Improving medical information retrieval with PICO element detection

  • Authors:
  • Florian Boudin;Lixin Shi;Jian-Yun Nie

  • Affiliations:
  • DIRO, Université de Montréal, CP. 6128, Montréal, Quebec, Canada;DIRO, Université de Montréal, CP. 6128, Montréal, Quebec, Canada;DIRO, Université de Montréal, CP. 6128, Montréal, Quebec, Canada

  • Venue:
  • ECIR'2010 Proceedings of the 32nd European conference on Advances in Information Retrieval
  • Year:
  • 2010

Quantified Score

Hi-index 0.00

Visualization

Abstract

Without a well formulated and structured question, it can be very difficult and time consuming for physicians to identify appropriate resources and search for the best available evidence for medical treatment in evidence-based medicine (EBM).
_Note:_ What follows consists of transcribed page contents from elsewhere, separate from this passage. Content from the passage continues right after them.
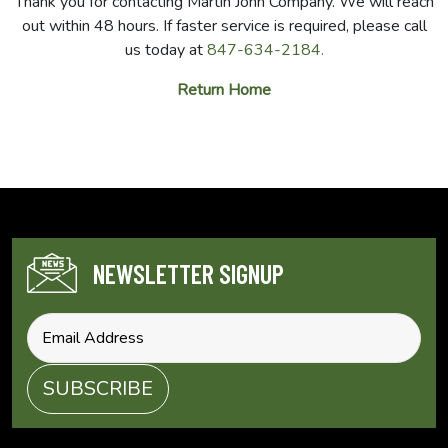
Thank you for contacting Martin John Company. We will reach
out within 48 hours. If faster service is required, please call
us today at
847-634-2184.
Return Home
NEWSLETTER SIGNUP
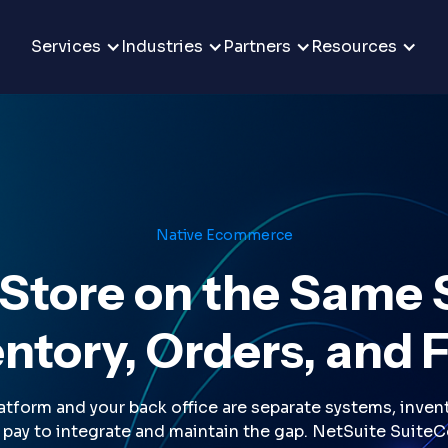
Services
Industries
Partners
Resources
Native Ecommerce
 Store on the Same 
ntory, Orders, and 
orm and your back office are separate systems, invento
u pay to integrate and maintain the gap. NetSuite Suite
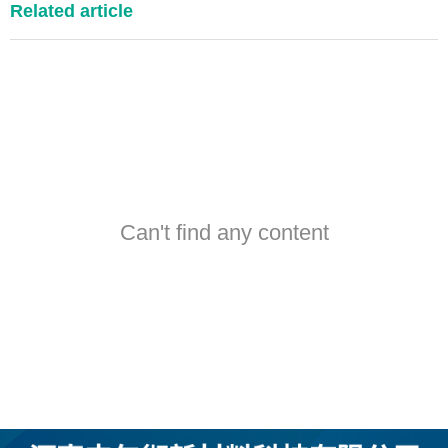
Related article
Can't find any content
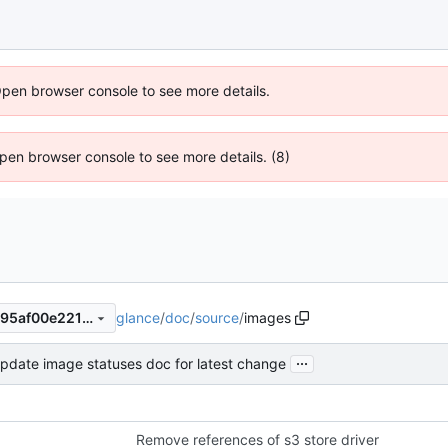
Open browser console to see more details.
 Open browser console to see more details. (8)
glance
/
doc
/
source
/
images
2562da28c6171cc5372d3a695af00e22134a360b
...
pdate image statuses doc for latest change
Remove references of s3 store driver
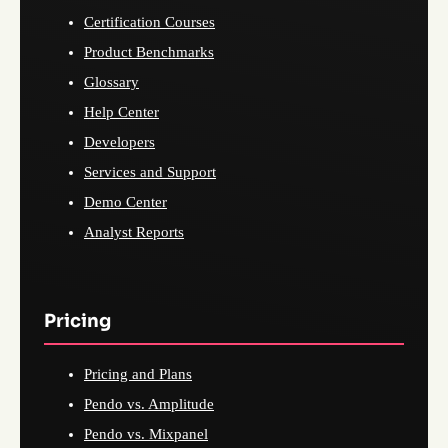
Certification Courses
Product Benchmarks
Glossary
Help Center
Developers
Services and Support
Demo Center
Analyst Reports
Pricing
Pricing and Plans
Pendo vs. Amplitude
Pendo vs. Mixpanel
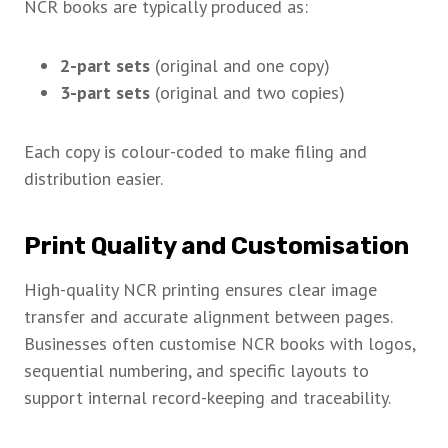
NCR books are typically produced as:
2-part sets
(original and one copy)
3-part sets
(original and two copies)
Each copy is colour-coded to make filing and
distribution easier.
Print Quality and Customisation
High-quality NCR printing ensures clear image
transfer and accurate alignment between pages.
Businesses often customise NCR books with logos,
sequential numbering, and specific layouts to
support internal record-keeping and traceability.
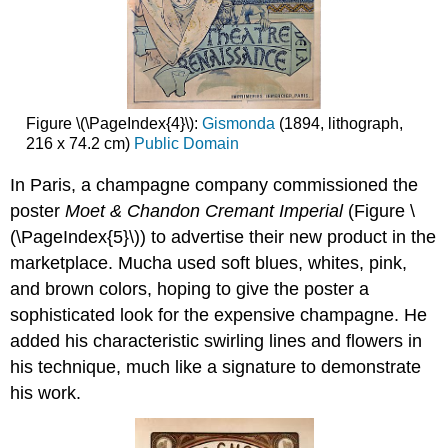
Figure \(\PageIndex{4}\):
Gismonda
(1894, lithograph,
216 x 74.2 cm)
Public Domain
In Paris, a champagne company commissioned the
poster
Moet & Chandon Cremant Imperial
(Figure \
(\PageIndex{5}\)) to advertise their new product in the
marketplace. Mucha used soft blues, whites, pink,
and brown colors, hoping to give the poster a
sophisticated look for the expensive champagne. He
added his characteristic swirling lines and flowers in
his technique, much like a signature to demonstrate
his work.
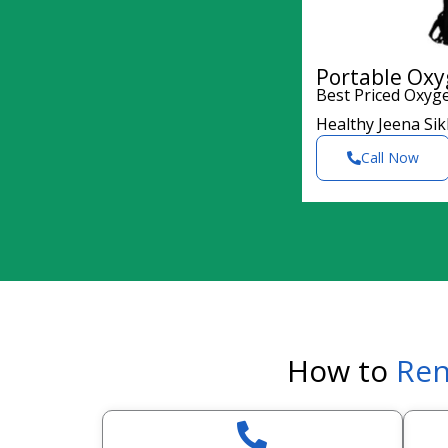
Portable Oxy
Best Priced Oxyg
Healthy Jeena Si
Call Now
How to
Ren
In EBM, clinical studies and questions involve four aspects: Population/Problem (P), Intervention (I), Comparison (C) and Outcome (O), which are known as PICO elements. It is intuitively more advantageous to use these elements in Information Retrieval (IR). In this paper, we first propose an approach to automatically identify the PICO elements in documents and queries. We test several possible approaches to use the identified elements in IR. Experiments show that it is a challenging task to determine accurately PICO elements. However, even with noisy tagging results, we can still take advantage of some PICO elements, namely I and P elements, to enhance the retrieval process, and this allows us to obtain significantly better retrieval effectiveness than the state-of-the-art methods.